# What is required:
I need the lines below from the one with "мастеров с профильной" down to the one with "отлаженным процессам ремонта." reproduced exactly, both ends included, and nothing else.
====
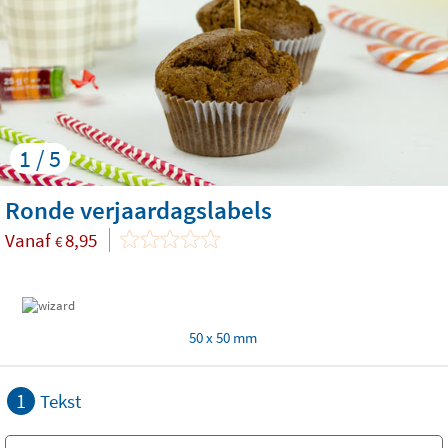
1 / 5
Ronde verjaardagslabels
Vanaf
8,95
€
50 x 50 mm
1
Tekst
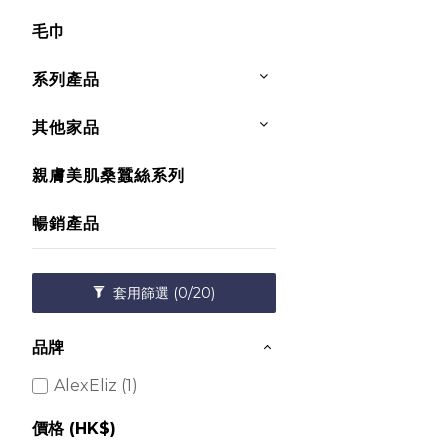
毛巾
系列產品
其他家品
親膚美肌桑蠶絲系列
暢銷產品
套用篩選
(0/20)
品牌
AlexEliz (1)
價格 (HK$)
====
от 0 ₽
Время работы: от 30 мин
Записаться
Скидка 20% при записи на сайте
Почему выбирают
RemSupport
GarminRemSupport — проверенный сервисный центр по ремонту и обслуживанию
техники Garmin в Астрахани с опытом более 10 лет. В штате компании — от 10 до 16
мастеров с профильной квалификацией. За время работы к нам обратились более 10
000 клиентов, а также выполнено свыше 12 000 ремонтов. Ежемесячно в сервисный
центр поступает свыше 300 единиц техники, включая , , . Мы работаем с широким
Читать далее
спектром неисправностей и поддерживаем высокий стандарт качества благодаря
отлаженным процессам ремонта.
====
# Answer to the problem:
мастеров с профильной квалификацией. За время работы к нам обратились более 10
000 клиентов, а также выполнено свыше 12 000 ремонтов. Ежемесячно в сервисный
центр поступает свыше 300 единиц техники, включая , , . Мы работаем с широким
Читать далее
спектром неисправностей и поддерживаем высокий стандарт качества благодаря
отлаженным процессам ремонта.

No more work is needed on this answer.